Je t'ai menti. Pas juste à propos de Regulus et du fait que j'étais encore en contact avec lui. Avant ça, avant de partir. Pour Peter.

C'est moi qui ai dit à Regulus où le trouver. Je n'étais pas chez mes parents quand c'est arrivé, j'étais avec lui. On devait juste discuter, ça ne devait pas se terminer comme ça. C'est pour ça que je ne pouvais pas laisser Reg' tout seul après, parce que ce qu'il s'est passé était de ma faute.

Il a dit qu'il était seul quand ça s'est passé, il a pris tout le blâme, et une peine plus longue que s'il m'avait dénoncé. Évidemment que la police n'a pas cherché plus loin, c'est un Black après tout.

Je n'arrivais plus à vous mentir, je n'arrivais plus à faire comme si rien ne s'était passé. C'est pour ça que je suis parti. J'imaginais… Que j'avais besoin d'un peu de temps, que quelques semaines seraient suffisantes, et que je pourrai revenir en m'excusant et en disant que j'avais besoin de souffler un peu.

Je n'ai jamais pu. Je n'ai jamais pu parce que je savais très bien que je finirai pas craquer et tout vous dire, et j'avais peur. Mais je n'ai jamais pu laisser Regulus tout seul non plus. Alors oui, j'ai continué à lui envoyer des lettres, et à lui rendre visite lorsque je le pouvais. Et oui, je me sentais atrocement coupable de ne pas vous donner de nouvelles. Mais je pensais que ça serait mieux pour tout le monde.

Tu sais ce que Peter faisait. Vous n'avez pas voulu me croire au départ, c'est pour ça que j'ai voulu le confronter. C'était de la légitime défense, il est devenu hystérique quand j'ai commencé à lui parler. J'ai pris un coup, là où je vous ai dit que je m'étais blessé avec du verre. C'était Peter. Regulus a juste réagi comme n'importe qui.

Mais je n'ai jamais… Je n'ai jamais rien ressenti pour lui. On était juste amis. On est juste amis. Je ne voulais pas l'abandonner, parce qu'il était seul. Parce que la seule famille qui lui restait c'était toi, et que tu refusais de le voir et de lui parler. Il avait besoin de quelqu'un.

Je te l'ai dit, j'étais juste avec lui parce que je l'aidais à rendre l'appartement habitable. Rien de plus.

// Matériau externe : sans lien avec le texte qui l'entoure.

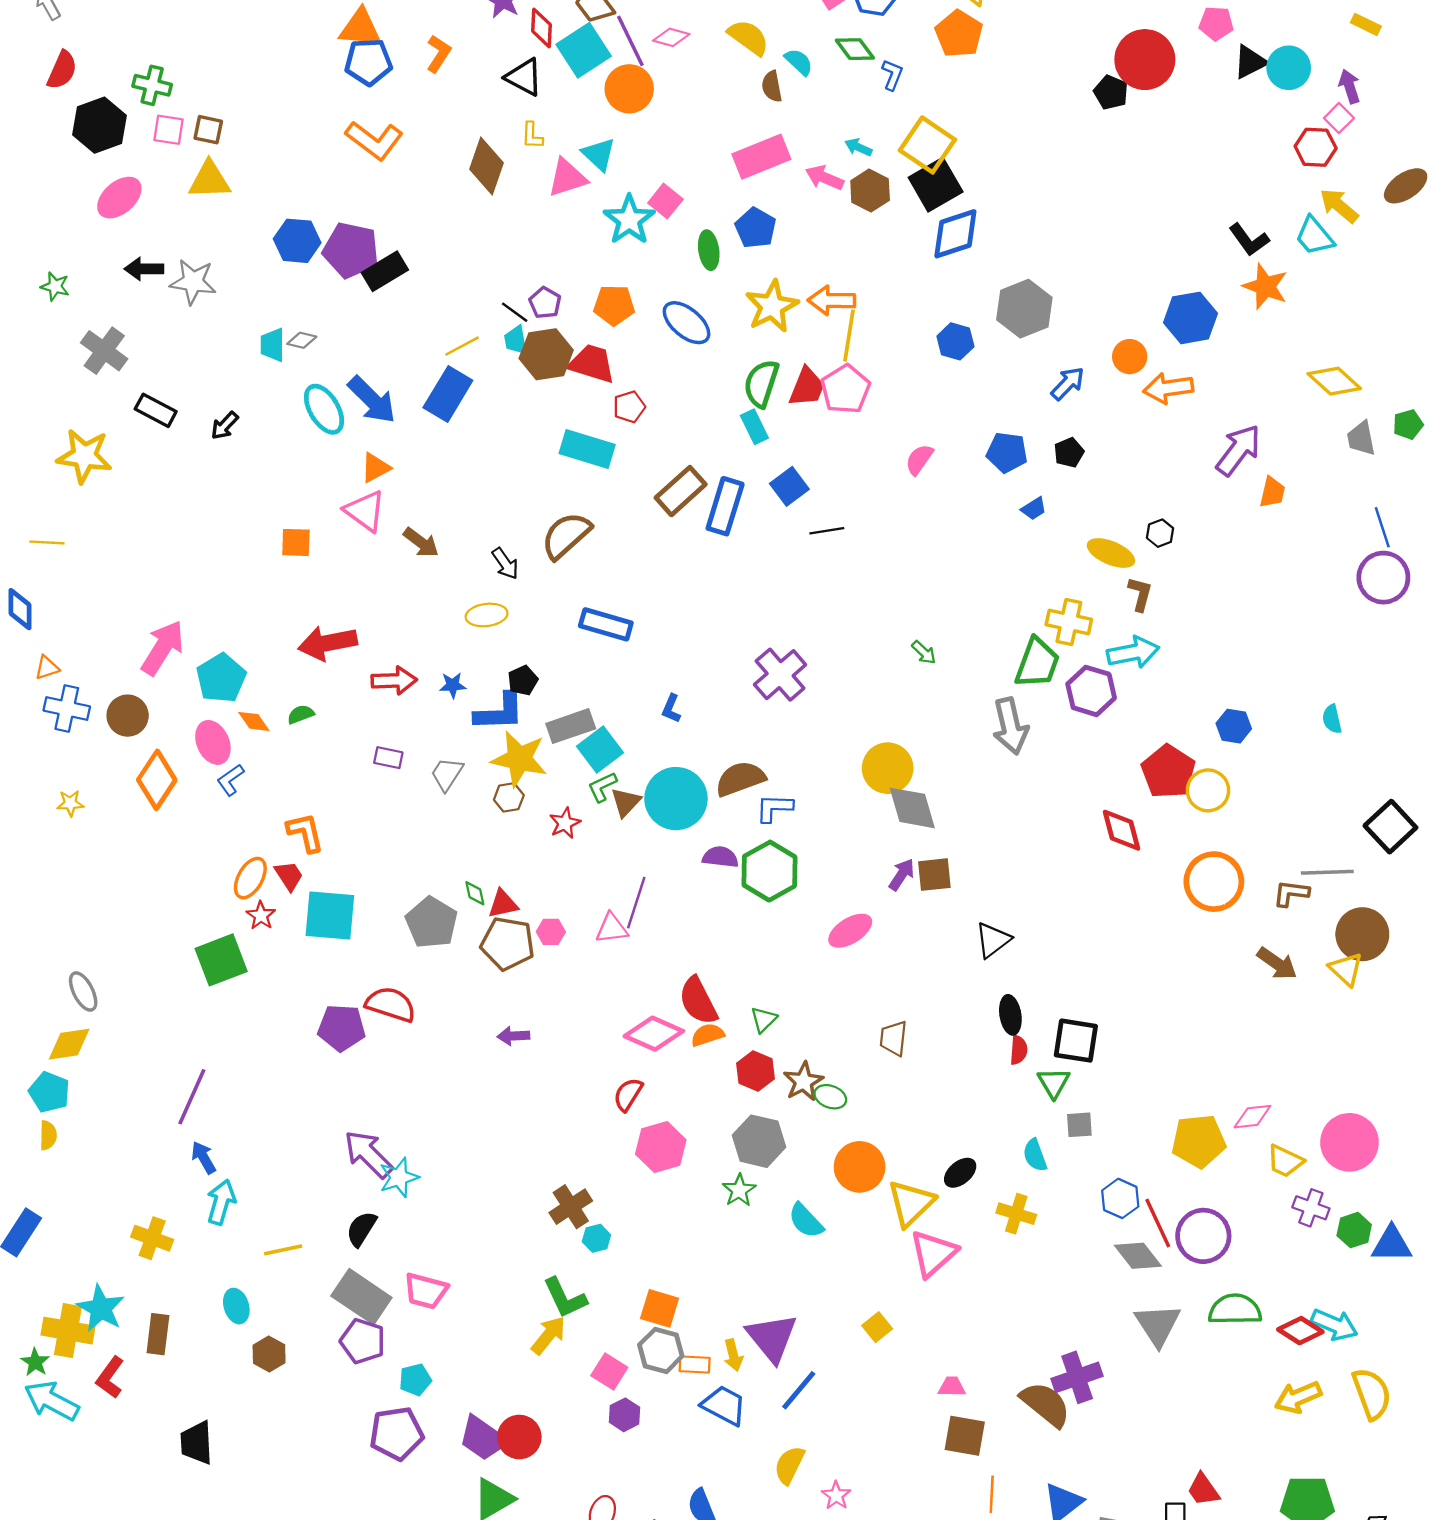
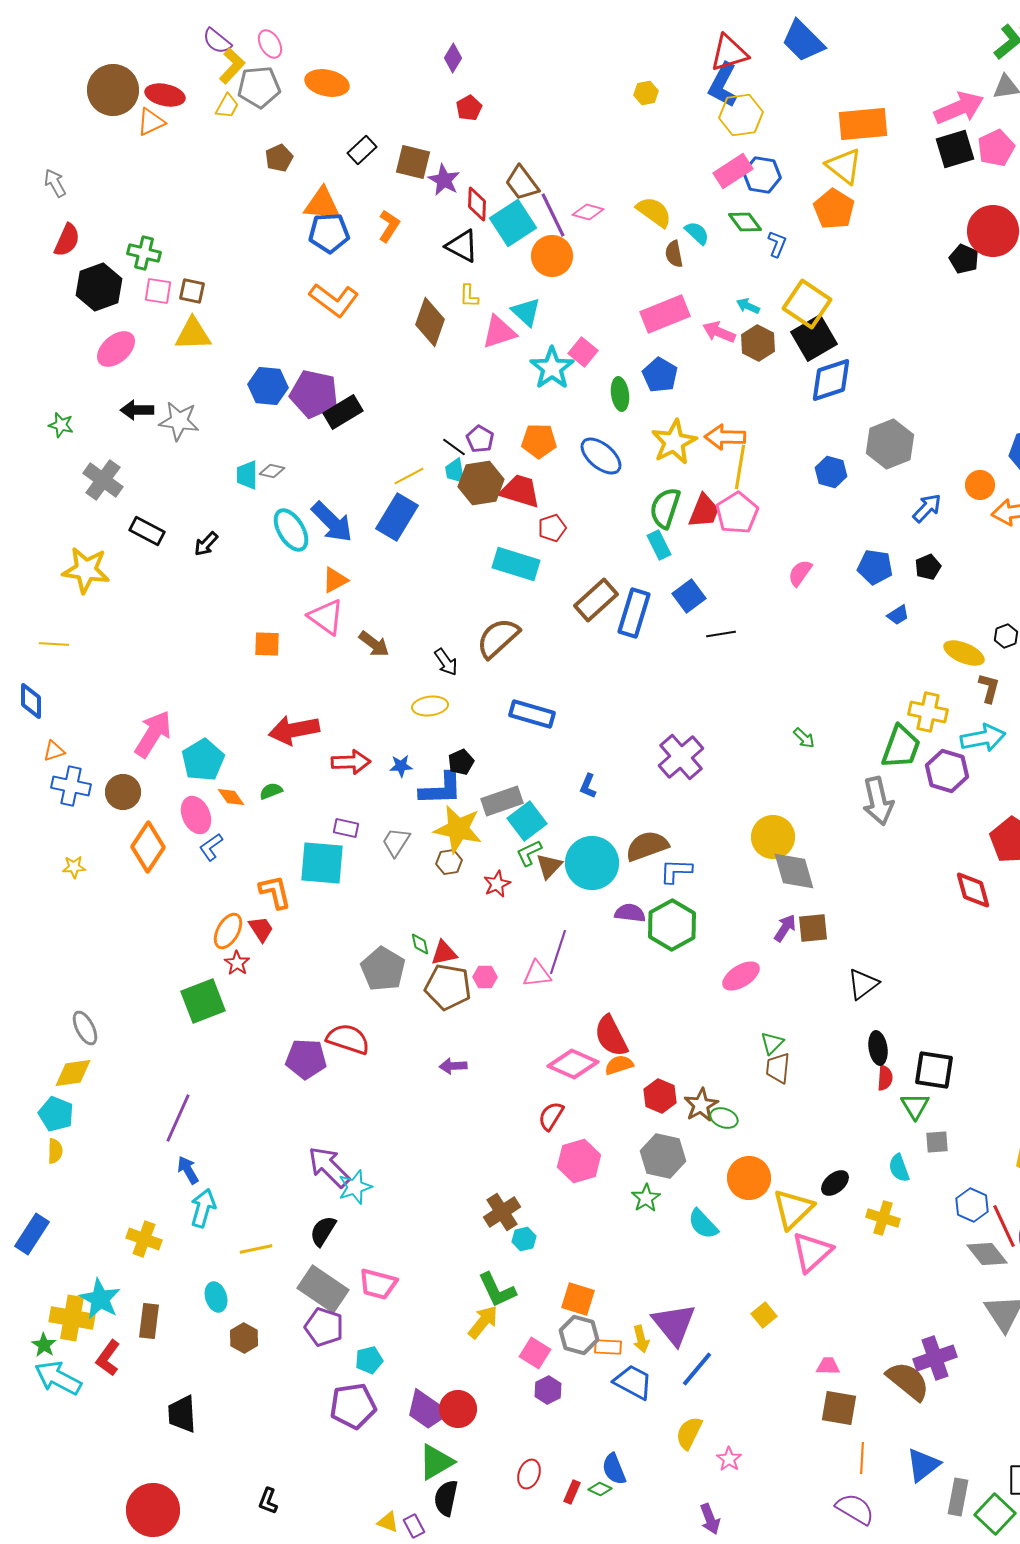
cyan square: (330, 915) -> (322, 863), moved
green triangle: (764, 1020) -> (772, 1043), moved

Je regrette d'être parti Sirius. Je regrette depuis que j'ai pris cette décision. Si ça n'était pas le cas, si je n'en avais rien à faire, j'aurais ignoré la lettre que tu m'as envoyée. On n'aurait pas discuté comme ça, on aurait pas… Commencé quelque chose ? Je ne sais même pas si on a commencé quelque chose.

Je n'ai jamais pu passer à autre chose. Je n'ai jamais réussi à t'oublier, et pourtant, vraiment, j'ai essayé. Oh bordel, j'ai tellement essayé. Et je n'ai jamais pu. Parce que ça a toujours été toi, parce que j'avais besoin de toi. Et c'est toujours le cas.

Je suis désolé. Je suis désolé de t'avoir menti, je suis désolé de t'avoir blessé et d'être parti. Je suis désolé de t'avoir laissé croire qu'il se passait quelque chose avec ton frère.

Bordel Sirius, je suis incapable de faire sans toi. J'ai prétendu pendant quinze ans, et il a suffi d'un mot pour que je retombe dans tes bras directement. Je t'aime d'accord ? Je t'aime tellement que le simple fait d'imaginer te perdre encore me rend malade. J'ai jamais cessé de t'aimer depuis tout ce temps, et je pensais… Je pensais que ça irait, je pensais qu'on pourrait essayer quelque chose tous les deux, et que ça fonctionnerait cette fois.

Et je comprendrais si tu me détestais après avoir lu ça. Mais j'ai juste besoin d'un signe. Si tu ne veux plus de toi dans ta vie, j'ai juste besoin que tu me le dises. S'il te plaît.

Remus.»

Prenant son courage à deux mains, et sachant parfaitement qu'il ne le ferait jamais sinon, Remus attrapa la lettre et traversa les couloirs pour la déposer dans la boîte du courrier sortant.

Il ignorait totalement s'il obtiendrait une réponse, il n'était pas certain que ça soit vraiment une bonne idée, mais une fois l'enveloppe perdue au milieu des autres, il n'était plus en capacité de faire quoi que ce soit à part attendre.